Ogni giorno, chi vive con una disabilità affronta ostacoli che spesso passano inosservati. Non solo i gradini senza rampe o i marciapiedi interrotti: l’abilismo, il sistema di norme, pratiche e convinzioni che privilegia chi è considerato “normale”, si nasconde anche nelle procedure burocratiche, nei servizi digitali poco accessibili, nelle attività scolastiche non adattabili o nelle mansioni lavorative poco flessibili.
Queste barriere non parlano delle persone, ma della società che non le ha progettate pensando a tutti. L’abilismo non è solo un disagio fisico o pratico: è la radice di pregiudizi e discriminazioni, che limitano la partecipazione e contribuiscono a costruire una cultura di esclusione.

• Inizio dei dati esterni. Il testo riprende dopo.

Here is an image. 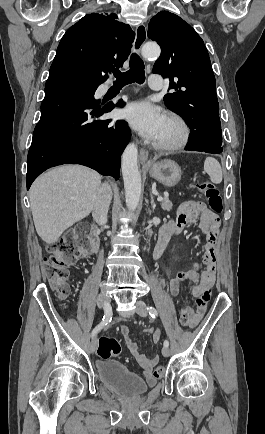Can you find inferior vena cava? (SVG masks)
<instances>
[{
  "label": "inferior vena cava",
  "instance_id": "602c4592",
  "mask_svg": "<svg viewBox=\"0 0 265 434\" xmlns=\"http://www.w3.org/2000/svg\"><path fill=\"white\" fill-rule=\"evenodd\" d=\"M112 200V190L109 184H102L96 198V202L93 206L92 216L97 222L104 226L107 222V214Z\"/></svg>",
  "mask_w": 265,
  "mask_h": 434
}]
</instances>
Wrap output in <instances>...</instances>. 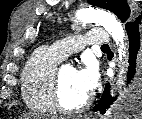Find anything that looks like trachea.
Wrapping results in <instances>:
<instances>
[{"label": "trachea", "instance_id": "obj_1", "mask_svg": "<svg viewBox=\"0 0 142 119\" xmlns=\"http://www.w3.org/2000/svg\"><path fill=\"white\" fill-rule=\"evenodd\" d=\"M101 48L102 49H109V46L108 45H102Z\"/></svg>", "mask_w": 142, "mask_h": 119}]
</instances>
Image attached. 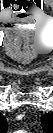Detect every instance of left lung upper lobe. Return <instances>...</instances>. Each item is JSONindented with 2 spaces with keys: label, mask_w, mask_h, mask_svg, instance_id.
<instances>
[{
  "label": "left lung upper lobe",
  "mask_w": 53,
  "mask_h": 133,
  "mask_svg": "<svg viewBox=\"0 0 53 133\" xmlns=\"http://www.w3.org/2000/svg\"><path fill=\"white\" fill-rule=\"evenodd\" d=\"M42 120V126L45 129V127H47L49 124L47 123V117L46 116H42L41 117Z\"/></svg>",
  "instance_id": "5c2ea615"
}]
</instances>
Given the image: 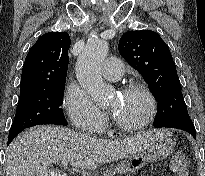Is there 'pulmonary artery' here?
<instances>
[{
  "label": "pulmonary artery",
  "mask_w": 205,
  "mask_h": 176,
  "mask_svg": "<svg viewBox=\"0 0 205 176\" xmlns=\"http://www.w3.org/2000/svg\"><path fill=\"white\" fill-rule=\"evenodd\" d=\"M102 75L108 80H118L124 74V65L116 57H108L101 68Z\"/></svg>",
  "instance_id": "1"
}]
</instances>
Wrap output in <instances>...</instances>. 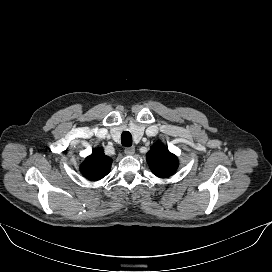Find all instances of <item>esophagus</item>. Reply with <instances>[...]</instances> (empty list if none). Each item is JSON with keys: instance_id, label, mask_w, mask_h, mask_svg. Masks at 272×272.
<instances>
[{"instance_id": "esophagus-1", "label": "esophagus", "mask_w": 272, "mask_h": 272, "mask_svg": "<svg viewBox=\"0 0 272 272\" xmlns=\"http://www.w3.org/2000/svg\"><path fill=\"white\" fill-rule=\"evenodd\" d=\"M135 153V147H126L125 148V154L126 155H133Z\"/></svg>"}]
</instances>
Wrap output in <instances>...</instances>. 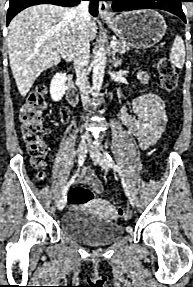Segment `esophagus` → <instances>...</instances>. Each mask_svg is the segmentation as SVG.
<instances>
[{
    "label": "esophagus",
    "instance_id": "34e87169",
    "mask_svg": "<svg viewBox=\"0 0 193 287\" xmlns=\"http://www.w3.org/2000/svg\"><path fill=\"white\" fill-rule=\"evenodd\" d=\"M99 15L102 19L112 18V14L109 11V6L106 0L99 1Z\"/></svg>",
    "mask_w": 193,
    "mask_h": 287
}]
</instances>
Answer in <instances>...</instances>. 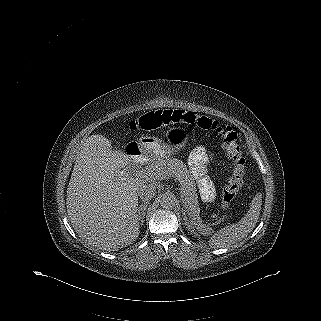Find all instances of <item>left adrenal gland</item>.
Listing matches in <instances>:
<instances>
[{"label":"left adrenal gland","mask_w":321,"mask_h":321,"mask_svg":"<svg viewBox=\"0 0 321 321\" xmlns=\"http://www.w3.org/2000/svg\"><path fill=\"white\" fill-rule=\"evenodd\" d=\"M183 219H184V221H185V225H187V228L190 229V225H189L188 222H187V217H186V214H185V213H183Z\"/></svg>","instance_id":"left-adrenal-gland-1"}]
</instances>
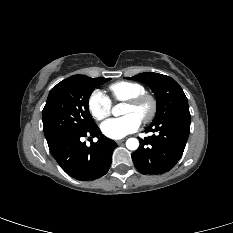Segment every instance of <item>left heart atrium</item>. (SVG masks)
Listing matches in <instances>:
<instances>
[{
    "instance_id": "1",
    "label": "left heart atrium",
    "mask_w": 233,
    "mask_h": 233,
    "mask_svg": "<svg viewBox=\"0 0 233 233\" xmlns=\"http://www.w3.org/2000/svg\"><path fill=\"white\" fill-rule=\"evenodd\" d=\"M141 120L133 114L108 119L101 124L102 133L110 139H122L138 130Z\"/></svg>"
}]
</instances>
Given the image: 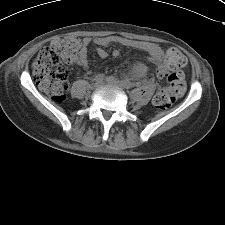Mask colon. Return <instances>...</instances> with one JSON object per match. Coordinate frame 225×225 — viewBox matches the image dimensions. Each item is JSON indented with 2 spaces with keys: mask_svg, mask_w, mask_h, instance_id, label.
Masks as SVG:
<instances>
[{
  "mask_svg": "<svg viewBox=\"0 0 225 225\" xmlns=\"http://www.w3.org/2000/svg\"><path fill=\"white\" fill-rule=\"evenodd\" d=\"M79 41L73 36H60L44 47L33 63L32 73L39 88L55 102L64 100L68 89L65 64H72L78 58ZM185 55L176 48L166 52L165 64L157 70L160 78H166L168 85L158 90L153 105L160 110L169 109L183 94L185 77L182 68L186 65Z\"/></svg>",
  "mask_w": 225,
  "mask_h": 225,
  "instance_id": "colon-1",
  "label": "colon"
}]
</instances>
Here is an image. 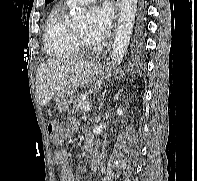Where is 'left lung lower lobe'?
<instances>
[{"mask_svg":"<svg viewBox=\"0 0 197 181\" xmlns=\"http://www.w3.org/2000/svg\"><path fill=\"white\" fill-rule=\"evenodd\" d=\"M143 47H144L143 28L140 27L138 29L137 36H136L134 43H133V53L135 55L140 54L143 51Z\"/></svg>","mask_w":197,"mask_h":181,"instance_id":"left-lung-lower-lobe-1","label":"left lung lower lobe"}]
</instances>
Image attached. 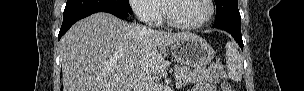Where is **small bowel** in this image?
I'll return each instance as SVG.
<instances>
[{"label": "small bowel", "instance_id": "c3829d8e", "mask_svg": "<svg viewBox=\"0 0 304 91\" xmlns=\"http://www.w3.org/2000/svg\"><path fill=\"white\" fill-rule=\"evenodd\" d=\"M214 87L208 82L198 83L192 88V91H214Z\"/></svg>", "mask_w": 304, "mask_h": 91}]
</instances>
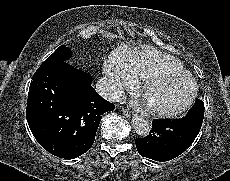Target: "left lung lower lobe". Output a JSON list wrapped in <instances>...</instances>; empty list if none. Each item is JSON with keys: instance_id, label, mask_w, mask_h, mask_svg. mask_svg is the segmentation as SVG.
<instances>
[{"instance_id": "1", "label": "left lung lower lobe", "mask_w": 230, "mask_h": 181, "mask_svg": "<svg viewBox=\"0 0 230 181\" xmlns=\"http://www.w3.org/2000/svg\"><path fill=\"white\" fill-rule=\"evenodd\" d=\"M204 103L196 100L188 114L175 120H153L152 131L135 140L143 157L155 161H169L182 154L195 140L202 126Z\"/></svg>"}]
</instances>
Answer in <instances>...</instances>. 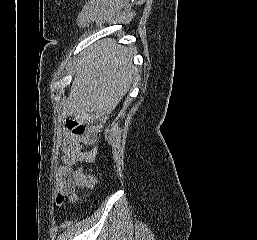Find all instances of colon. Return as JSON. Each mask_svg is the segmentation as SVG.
Listing matches in <instances>:
<instances>
[{"mask_svg":"<svg viewBox=\"0 0 257 240\" xmlns=\"http://www.w3.org/2000/svg\"><path fill=\"white\" fill-rule=\"evenodd\" d=\"M67 128L73 132L74 134H82L84 133L89 127L86 126L85 124L75 120V119H68L66 121ZM84 183L85 184H92L93 179L90 177H85L84 178ZM75 198V194L71 193L69 195H59L57 197V203L58 204H64L66 200H73Z\"/></svg>","mask_w":257,"mask_h":240,"instance_id":"colon-1","label":"colon"}]
</instances>
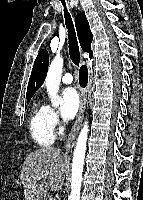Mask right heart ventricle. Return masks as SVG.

Prima che si possa parlare di inclusione, occorre riconoscere e affrontare queste barriere sistemiche, perché senza questo fondamentale, ogni buona intenzione rischia di restare inefficace.
Ho già scritto sull’inclusione, evidenziando come valorizzare la diversità e promuovere partecipazione piena sia essenziale per la società. In questo pezzo, invece, voglio partire dall’origine dei problemi: l’abilismo. Solo comprendendo le sue manifestazioni quotidiane, ostacoli architettonici, digitali, culturali, possiamo capire perché l’inclusione è indispensabile e come realizzarla davvero.

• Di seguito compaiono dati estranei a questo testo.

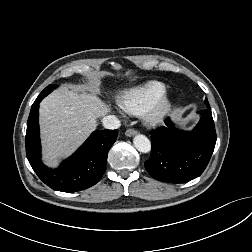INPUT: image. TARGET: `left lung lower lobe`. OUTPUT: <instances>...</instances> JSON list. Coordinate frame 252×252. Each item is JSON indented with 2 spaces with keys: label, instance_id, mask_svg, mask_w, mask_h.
<instances>
[{
  "label": "left lung lower lobe",
  "instance_id": "left-lung-lower-lobe-1",
  "mask_svg": "<svg viewBox=\"0 0 252 252\" xmlns=\"http://www.w3.org/2000/svg\"><path fill=\"white\" fill-rule=\"evenodd\" d=\"M206 106L191 132L177 129L170 118L165 120V126L151 132L152 150L145 168L154 179L185 183L205 170L216 143L211 108Z\"/></svg>",
  "mask_w": 252,
  "mask_h": 252
}]
</instances>
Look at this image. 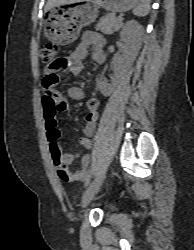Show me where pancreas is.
<instances>
[{"mask_svg":"<svg viewBox=\"0 0 194 250\" xmlns=\"http://www.w3.org/2000/svg\"><path fill=\"white\" fill-rule=\"evenodd\" d=\"M122 27V22L112 13L104 15L97 23L95 29L104 34H113Z\"/></svg>","mask_w":194,"mask_h":250,"instance_id":"obj_1","label":"pancreas"}]
</instances>
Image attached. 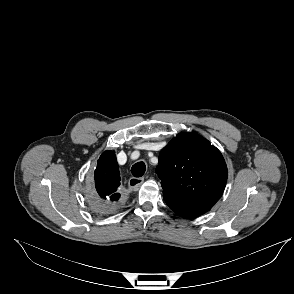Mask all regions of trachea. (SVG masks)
I'll list each match as a JSON object with an SVG mask.
<instances>
[{
  "instance_id": "obj_1",
  "label": "trachea",
  "mask_w": 294,
  "mask_h": 294,
  "mask_svg": "<svg viewBox=\"0 0 294 294\" xmlns=\"http://www.w3.org/2000/svg\"><path fill=\"white\" fill-rule=\"evenodd\" d=\"M145 171H146V166H145V163L143 161L137 162L131 168V172H132V175L134 177L143 176Z\"/></svg>"
}]
</instances>
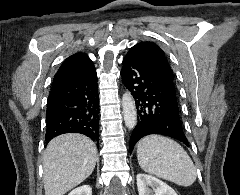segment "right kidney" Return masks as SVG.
Returning a JSON list of instances; mask_svg holds the SVG:
<instances>
[{
	"instance_id": "right-kidney-1",
	"label": "right kidney",
	"mask_w": 240,
	"mask_h": 195,
	"mask_svg": "<svg viewBox=\"0 0 240 195\" xmlns=\"http://www.w3.org/2000/svg\"><path fill=\"white\" fill-rule=\"evenodd\" d=\"M68 195H92V187L91 185H80V187L72 189Z\"/></svg>"
}]
</instances>
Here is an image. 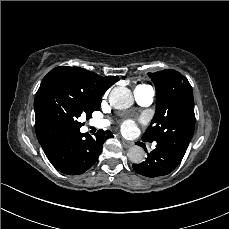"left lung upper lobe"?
I'll return each mask as SVG.
<instances>
[{"mask_svg": "<svg viewBox=\"0 0 229 229\" xmlns=\"http://www.w3.org/2000/svg\"><path fill=\"white\" fill-rule=\"evenodd\" d=\"M156 88V113L142 139L185 154L195 127L193 92L187 78L167 69L148 73Z\"/></svg>", "mask_w": 229, "mask_h": 229, "instance_id": "5c2ea615", "label": "left lung upper lobe"}]
</instances>
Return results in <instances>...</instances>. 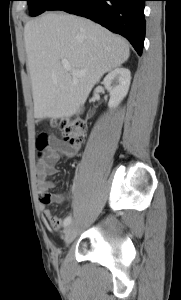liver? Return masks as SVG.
<instances>
[{"label": "liver", "mask_w": 181, "mask_h": 300, "mask_svg": "<svg viewBox=\"0 0 181 300\" xmlns=\"http://www.w3.org/2000/svg\"><path fill=\"white\" fill-rule=\"evenodd\" d=\"M24 40L36 122L76 114L100 78L130 55L122 37L66 13L49 12L27 22ZM62 61L85 74L73 76Z\"/></svg>", "instance_id": "liver-1"}]
</instances>
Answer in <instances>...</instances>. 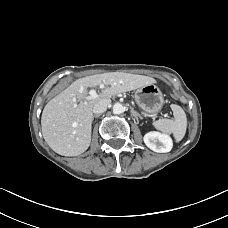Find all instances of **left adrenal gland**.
Returning a JSON list of instances; mask_svg holds the SVG:
<instances>
[{
  "label": "left adrenal gland",
  "mask_w": 228,
  "mask_h": 228,
  "mask_svg": "<svg viewBox=\"0 0 228 228\" xmlns=\"http://www.w3.org/2000/svg\"><path fill=\"white\" fill-rule=\"evenodd\" d=\"M131 112L134 117L136 118L139 117L140 119H143V117L138 112H136L133 108L131 109Z\"/></svg>",
  "instance_id": "obj_1"
}]
</instances>
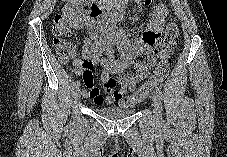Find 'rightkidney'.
I'll return each mask as SVG.
<instances>
[{
	"label": "right kidney",
	"mask_w": 227,
	"mask_h": 157,
	"mask_svg": "<svg viewBox=\"0 0 227 157\" xmlns=\"http://www.w3.org/2000/svg\"><path fill=\"white\" fill-rule=\"evenodd\" d=\"M78 10L75 7L74 3L73 4H67L63 8V15L67 19L70 25L72 26H77L79 24L80 18H78Z\"/></svg>",
	"instance_id": "ca27d5eb"
}]
</instances>
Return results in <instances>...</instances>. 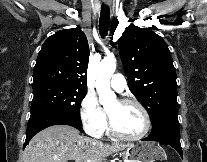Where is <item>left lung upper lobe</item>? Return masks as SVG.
<instances>
[{
	"mask_svg": "<svg viewBox=\"0 0 207 162\" xmlns=\"http://www.w3.org/2000/svg\"><path fill=\"white\" fill-rule=\"evenodd\" d=\"M119 53L130 90L152 124L178 114L176 72L166 42L150 29L130 25L119 39Z\"/></svg>",
	"mask_w": 207,
	"mask_h": 162,
	"instance_id": "1",
	"label": "left lung upper lobe"
}]
</instances>
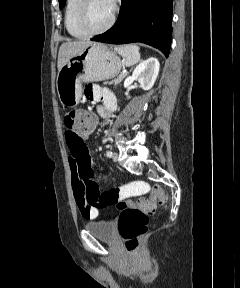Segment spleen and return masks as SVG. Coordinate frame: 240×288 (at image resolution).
Wrapping results in <instances>:
<instances>
[{
	"label": "spleen",
	"mask_w": 240,
	"mask_h": 288,
	"mask_svg": "<svg viewBox=\"0 0 240 288\" xmlns=\"http://www.w3.org/2000/svg\"><path fill=\"white\" fill-rule=\"evenodd\" d=\"M116 50L124 58L126 65L131 66L140 61V48L137 45H125Z\"/></svg>",
	"instance_id": "1"
}]
</instances>
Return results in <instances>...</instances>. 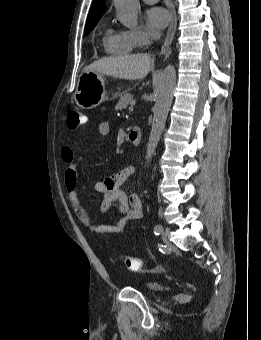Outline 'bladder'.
Instances as JSON below:
<instances>
[{
    "label": "bladder",
    "mask_w": 261,
    "mask_h": 340,
    "mask_svg": "<svg viewBox=\"0 0 261 340\" xmlns=\"http://www.w3.org/2000/svg\"><path fill=\"white\" fill-rule=\"evenodd\" d=\"M144 289L149 293H156L161 289V285L158 282H149L145 284Z\"/></svg>",
    "instance_id": "1"
}]
</instances>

Immaginiamo una città come Reggio Calabria: marciapiedi sconnessi, ingressi senza rampe, uffici e scuole non pienamente accessibili. Per chi vive con una disabilità, ogni uscita diventa una piccola battaglia quotidiana. Non porto questo esempio per fare una battaglia personale né per entrare in polemica politica: sarebbe riduttivo. Qui la responsabilità è trasversale, perché da destra a sinistra, nel corso degli anni, tutti hanno fatto poco o male. Ed è proprio questa continuità di mancanze che rende evidente quanto l’abilismo sia un problema culturale prima ancora che politico.

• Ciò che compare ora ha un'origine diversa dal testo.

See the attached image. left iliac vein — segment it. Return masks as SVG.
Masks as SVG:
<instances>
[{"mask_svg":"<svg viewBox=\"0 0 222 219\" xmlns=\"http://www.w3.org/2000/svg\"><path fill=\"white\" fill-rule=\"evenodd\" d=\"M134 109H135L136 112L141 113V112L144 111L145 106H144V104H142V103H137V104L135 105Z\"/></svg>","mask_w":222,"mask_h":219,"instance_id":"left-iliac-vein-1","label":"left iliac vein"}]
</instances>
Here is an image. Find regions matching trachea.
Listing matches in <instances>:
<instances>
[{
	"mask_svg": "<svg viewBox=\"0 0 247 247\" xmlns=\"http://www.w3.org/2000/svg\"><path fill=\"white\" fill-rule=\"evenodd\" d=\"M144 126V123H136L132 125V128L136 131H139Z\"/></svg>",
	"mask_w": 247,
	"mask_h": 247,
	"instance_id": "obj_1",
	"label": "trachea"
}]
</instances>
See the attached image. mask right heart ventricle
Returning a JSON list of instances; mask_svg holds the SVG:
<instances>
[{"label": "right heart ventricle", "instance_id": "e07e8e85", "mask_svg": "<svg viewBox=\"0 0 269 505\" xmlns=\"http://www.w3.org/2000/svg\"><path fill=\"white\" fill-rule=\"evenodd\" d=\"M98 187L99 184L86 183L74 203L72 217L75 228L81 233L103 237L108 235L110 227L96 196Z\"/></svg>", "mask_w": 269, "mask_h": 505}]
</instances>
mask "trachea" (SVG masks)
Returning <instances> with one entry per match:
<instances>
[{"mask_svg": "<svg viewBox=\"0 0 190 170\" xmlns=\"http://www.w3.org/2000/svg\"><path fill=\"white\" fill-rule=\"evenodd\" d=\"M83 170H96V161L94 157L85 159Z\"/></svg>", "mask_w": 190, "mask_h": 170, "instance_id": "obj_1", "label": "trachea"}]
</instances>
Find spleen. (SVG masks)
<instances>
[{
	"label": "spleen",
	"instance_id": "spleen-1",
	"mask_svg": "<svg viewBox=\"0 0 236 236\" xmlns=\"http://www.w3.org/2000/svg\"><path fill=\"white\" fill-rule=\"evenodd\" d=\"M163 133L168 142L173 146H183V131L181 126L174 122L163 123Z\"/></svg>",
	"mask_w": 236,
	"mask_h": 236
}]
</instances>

Ecco allora che il concetto di inclusione diventa essenziale. Non basta aprire una porta o creare un l’laboratorio accessibile: inclusione significa progettare la città, i servizi, la scuola, il lavoro e la tecnologia pensando fin dall’inizio a tutti. Significa ascoltare chi vive queste esperienze, adattare strumenti, regole e percorsi, eliminare ostacoli fisici e culturali. Significa valorizzare la diversità come risorsa, non come problema.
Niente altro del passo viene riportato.